- EXERCISE DESCRIPTION: Would you return, word for word, the lines of the data below from the line with "Hochschulranking" through the line with "Partnersuche", and no others?

(Saved data entries)
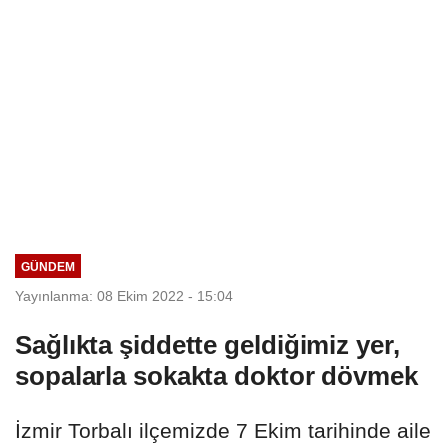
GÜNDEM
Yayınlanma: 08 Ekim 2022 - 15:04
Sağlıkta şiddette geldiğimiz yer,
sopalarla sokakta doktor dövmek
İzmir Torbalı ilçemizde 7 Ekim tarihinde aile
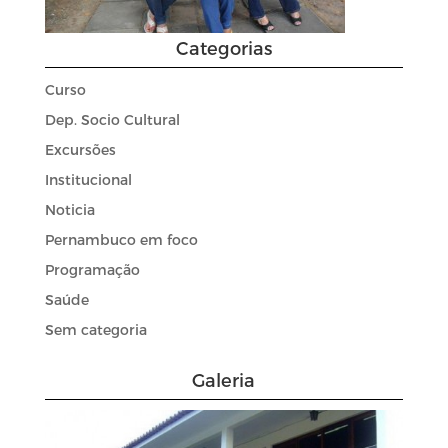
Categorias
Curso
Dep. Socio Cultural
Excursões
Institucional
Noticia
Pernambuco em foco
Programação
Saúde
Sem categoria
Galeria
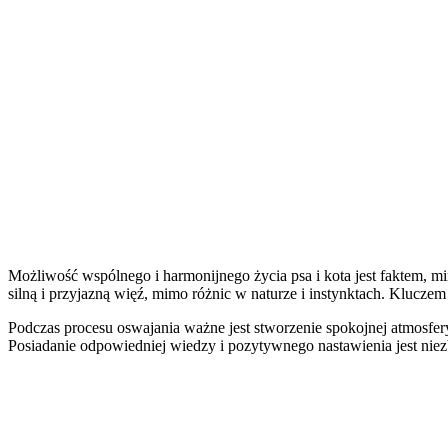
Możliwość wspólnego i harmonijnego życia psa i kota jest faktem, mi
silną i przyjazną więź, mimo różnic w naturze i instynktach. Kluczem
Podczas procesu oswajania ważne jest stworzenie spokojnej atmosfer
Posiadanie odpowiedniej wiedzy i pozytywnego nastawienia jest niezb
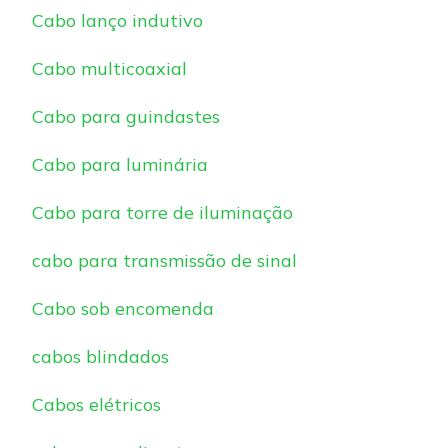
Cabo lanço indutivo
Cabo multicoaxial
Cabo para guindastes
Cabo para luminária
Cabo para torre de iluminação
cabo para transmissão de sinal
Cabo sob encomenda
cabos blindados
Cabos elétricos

==

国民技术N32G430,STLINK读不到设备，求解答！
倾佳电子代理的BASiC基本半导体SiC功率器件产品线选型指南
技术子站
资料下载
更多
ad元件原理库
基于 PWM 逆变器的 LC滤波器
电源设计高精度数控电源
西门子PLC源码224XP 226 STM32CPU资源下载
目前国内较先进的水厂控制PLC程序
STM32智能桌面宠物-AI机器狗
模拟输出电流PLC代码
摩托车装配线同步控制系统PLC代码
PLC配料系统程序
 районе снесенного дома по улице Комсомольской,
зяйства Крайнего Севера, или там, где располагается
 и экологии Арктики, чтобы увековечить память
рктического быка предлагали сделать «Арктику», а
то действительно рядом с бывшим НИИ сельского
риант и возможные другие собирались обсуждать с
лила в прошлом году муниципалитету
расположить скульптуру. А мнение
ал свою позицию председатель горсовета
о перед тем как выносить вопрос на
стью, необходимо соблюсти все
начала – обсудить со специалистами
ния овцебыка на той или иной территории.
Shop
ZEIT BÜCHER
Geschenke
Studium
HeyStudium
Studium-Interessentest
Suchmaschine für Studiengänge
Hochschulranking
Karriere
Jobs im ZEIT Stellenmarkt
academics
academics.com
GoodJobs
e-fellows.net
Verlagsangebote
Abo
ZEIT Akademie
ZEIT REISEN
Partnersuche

--

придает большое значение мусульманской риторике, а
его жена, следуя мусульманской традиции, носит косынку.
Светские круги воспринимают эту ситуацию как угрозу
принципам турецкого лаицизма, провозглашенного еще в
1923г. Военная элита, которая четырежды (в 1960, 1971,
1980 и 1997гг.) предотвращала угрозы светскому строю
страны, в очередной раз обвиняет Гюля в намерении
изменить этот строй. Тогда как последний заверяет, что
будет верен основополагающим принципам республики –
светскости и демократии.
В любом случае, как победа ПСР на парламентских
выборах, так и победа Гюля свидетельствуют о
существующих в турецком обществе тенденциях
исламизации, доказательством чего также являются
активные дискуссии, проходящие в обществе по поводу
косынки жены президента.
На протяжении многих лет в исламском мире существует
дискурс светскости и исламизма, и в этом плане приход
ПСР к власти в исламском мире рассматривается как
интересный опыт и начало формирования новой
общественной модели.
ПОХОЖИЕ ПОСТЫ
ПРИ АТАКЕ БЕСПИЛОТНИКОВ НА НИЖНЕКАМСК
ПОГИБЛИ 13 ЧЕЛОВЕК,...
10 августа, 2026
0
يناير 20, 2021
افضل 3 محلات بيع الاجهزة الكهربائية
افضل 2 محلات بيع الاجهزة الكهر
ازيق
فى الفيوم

- YOUR SOLUTION:
Hochschulranking
Karriere
Jobs im ZEIT Stellenmarkt
academics
academics.com
GoodJobs
e-fellows.net
Verlagsangebote
Abo
ZEIT Akademie
ZEIT REISEN
Partnersuche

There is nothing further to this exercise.